══ DATA EXCERPTS
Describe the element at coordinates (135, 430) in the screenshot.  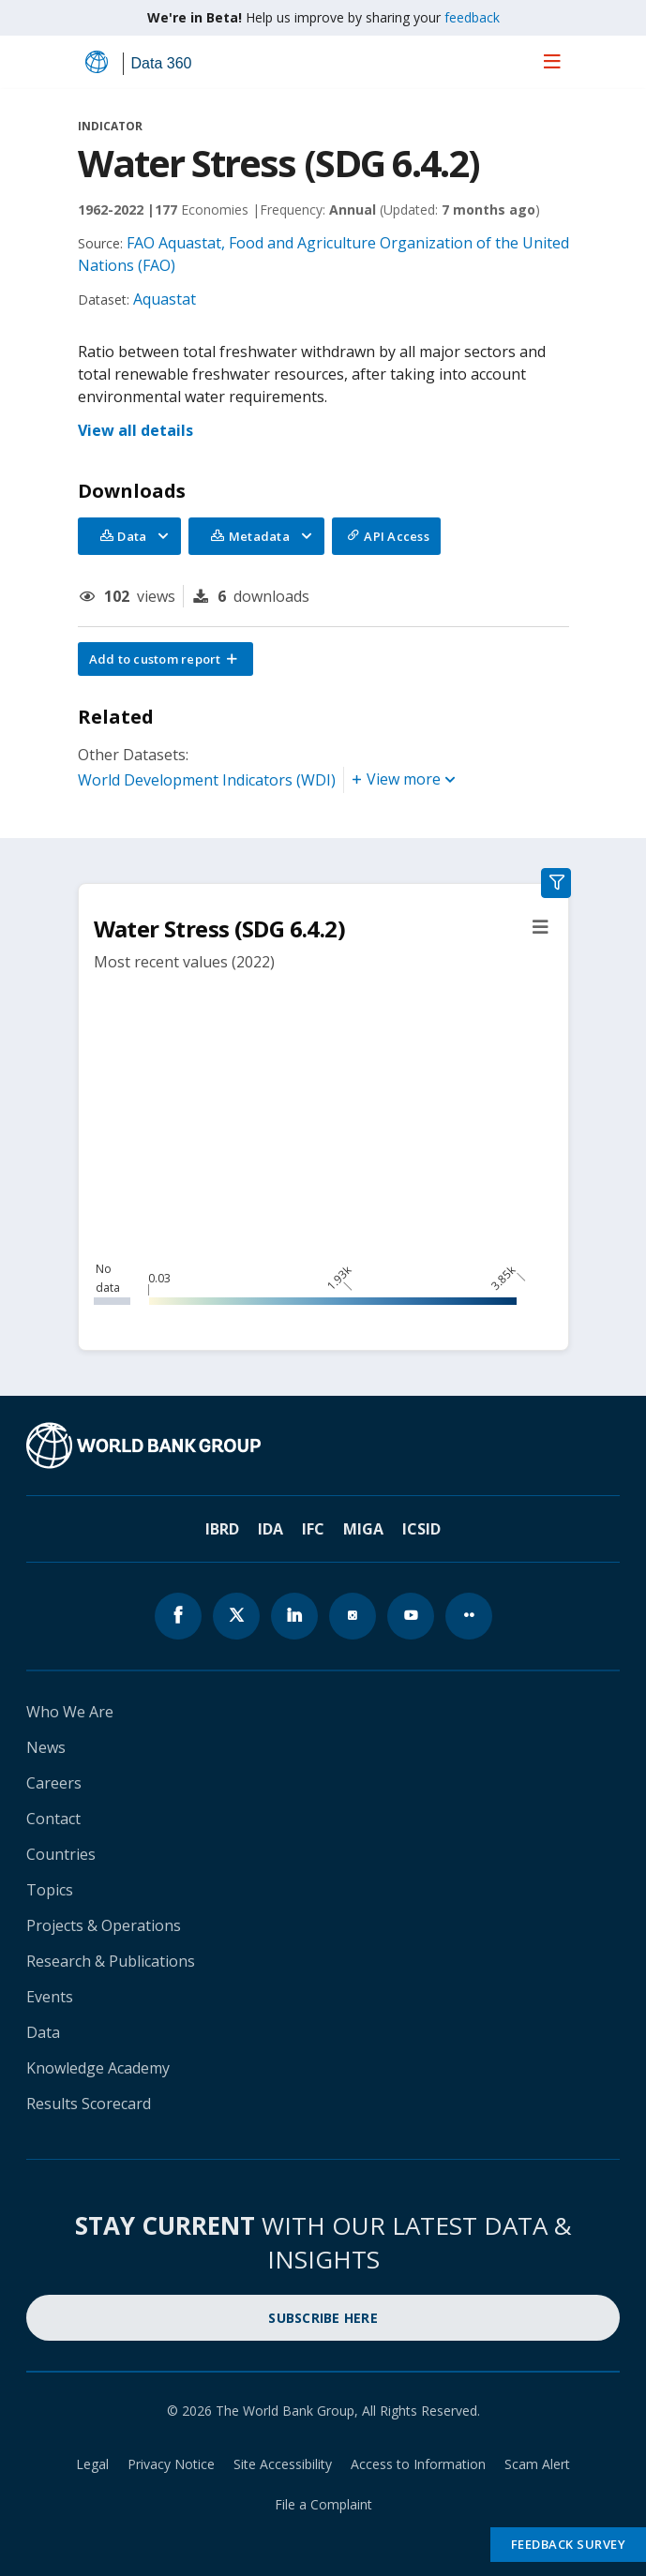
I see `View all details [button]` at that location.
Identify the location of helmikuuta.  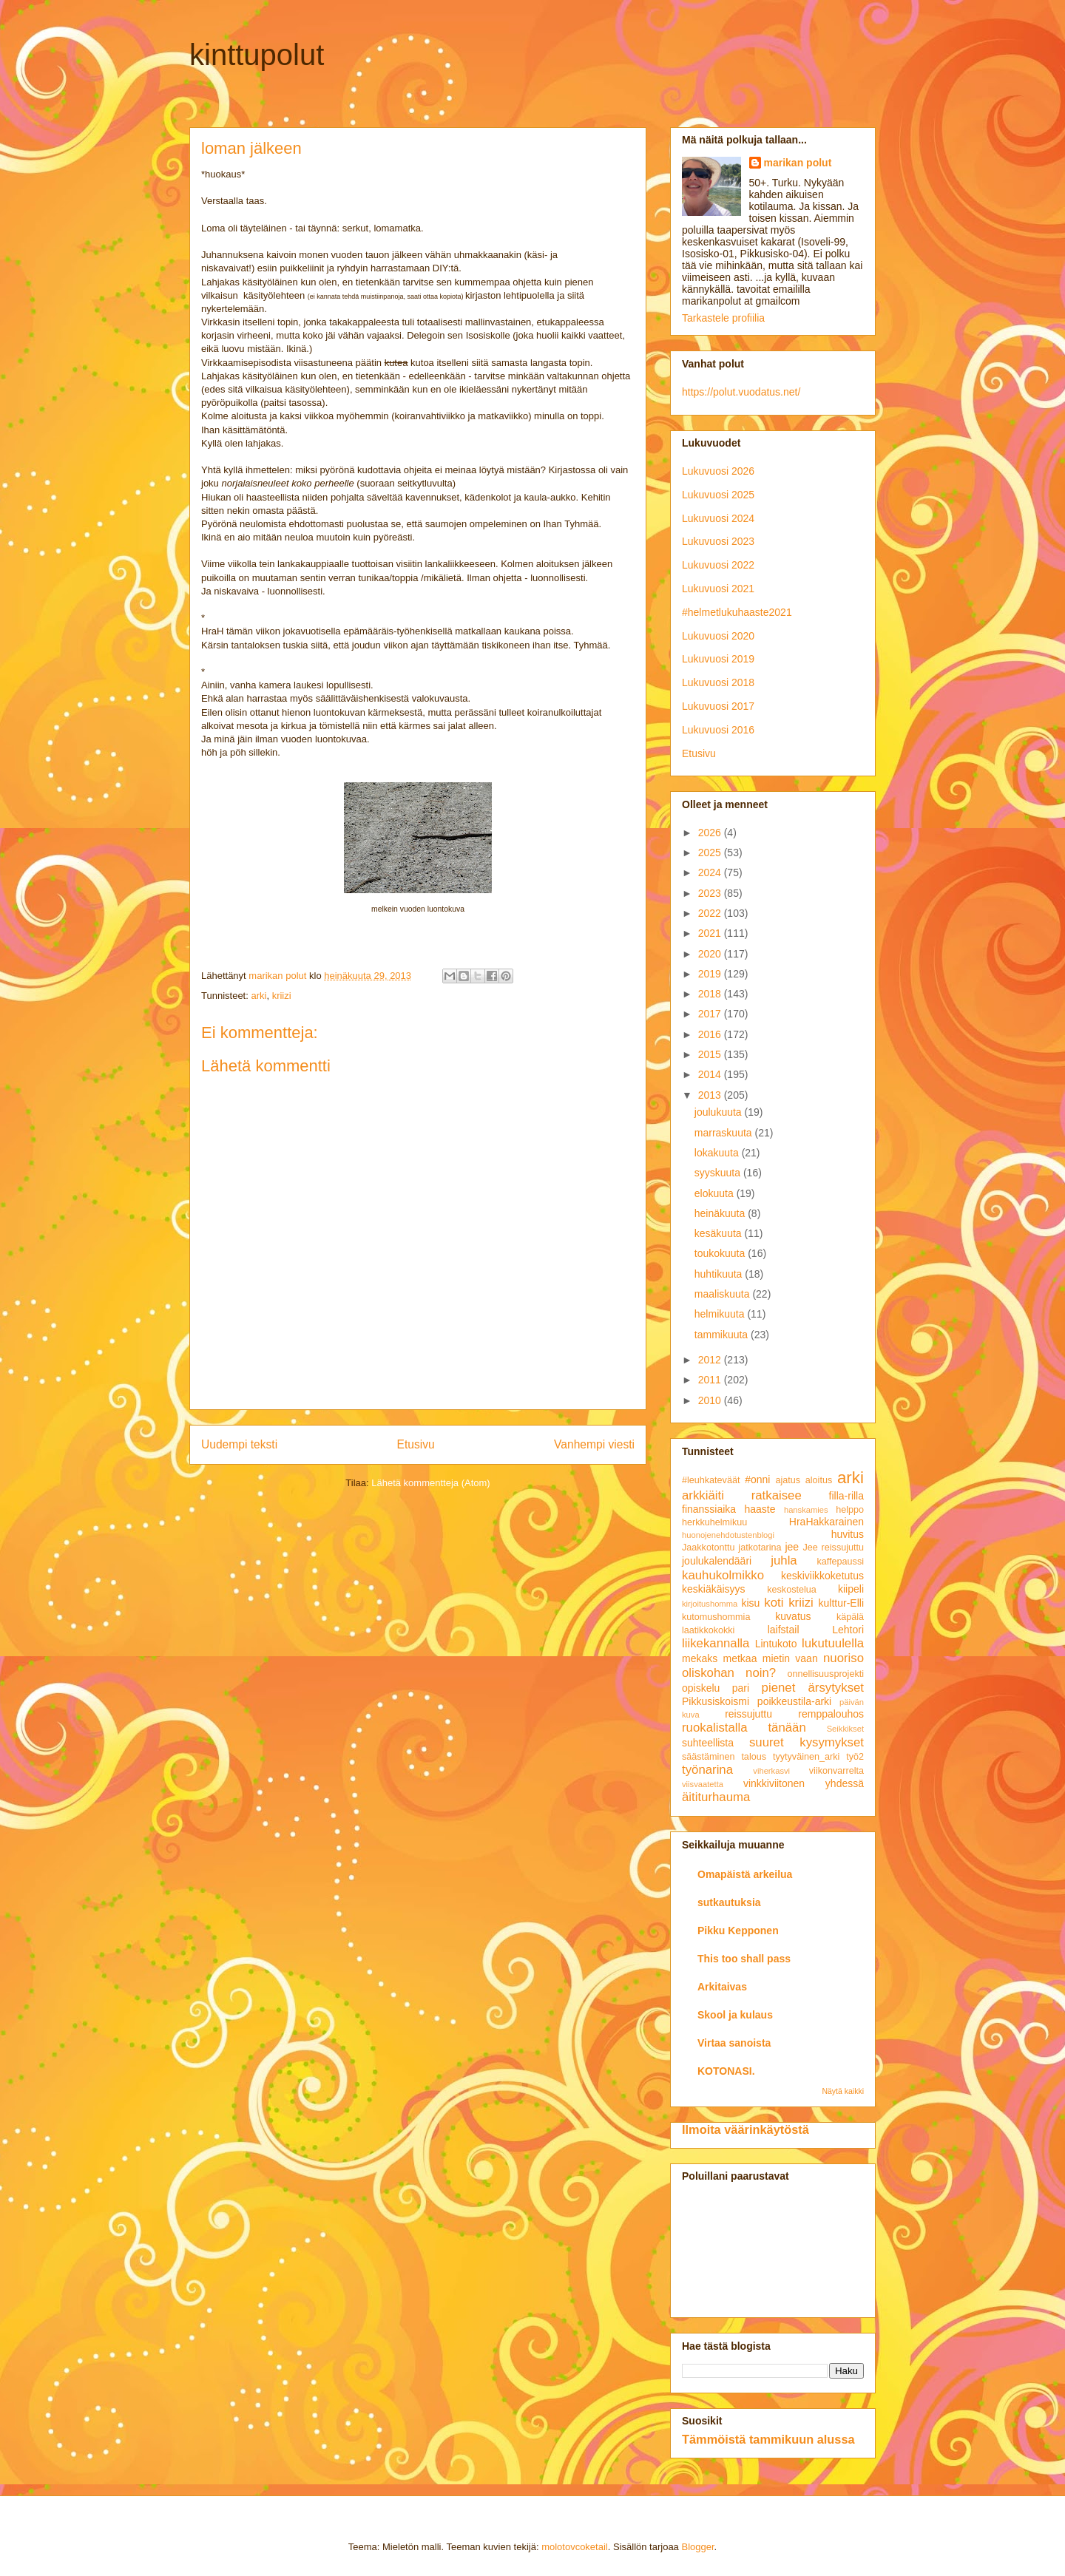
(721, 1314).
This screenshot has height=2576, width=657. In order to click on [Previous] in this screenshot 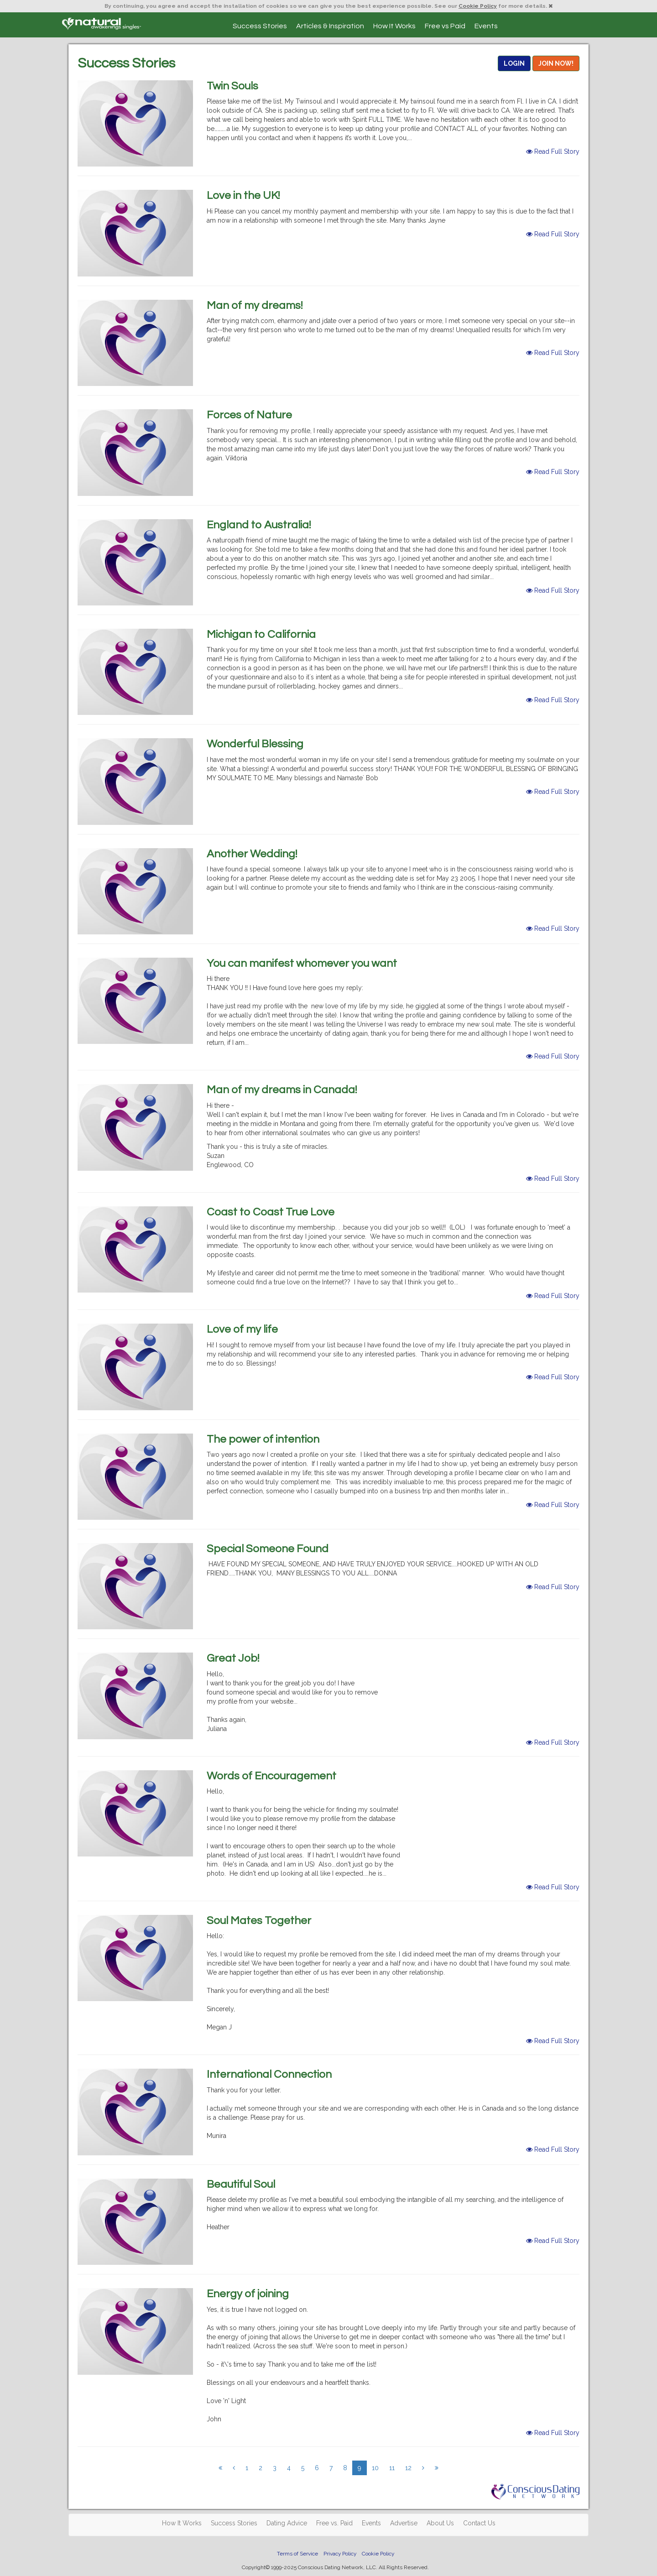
════
WHAT THE TASK REQUIRES: Your copy should hold each line above exactly and no pictures at all.

TASK SOLUTION:
Describe the element at coordinates (135, 430) in the screenshot.  
I see `View all details [button]` at that location.
Identify the location of helmikuuta.  
(721, 1314).
This screenshot has height=2576, width=657. In order to click on [Previous] in this screenshot 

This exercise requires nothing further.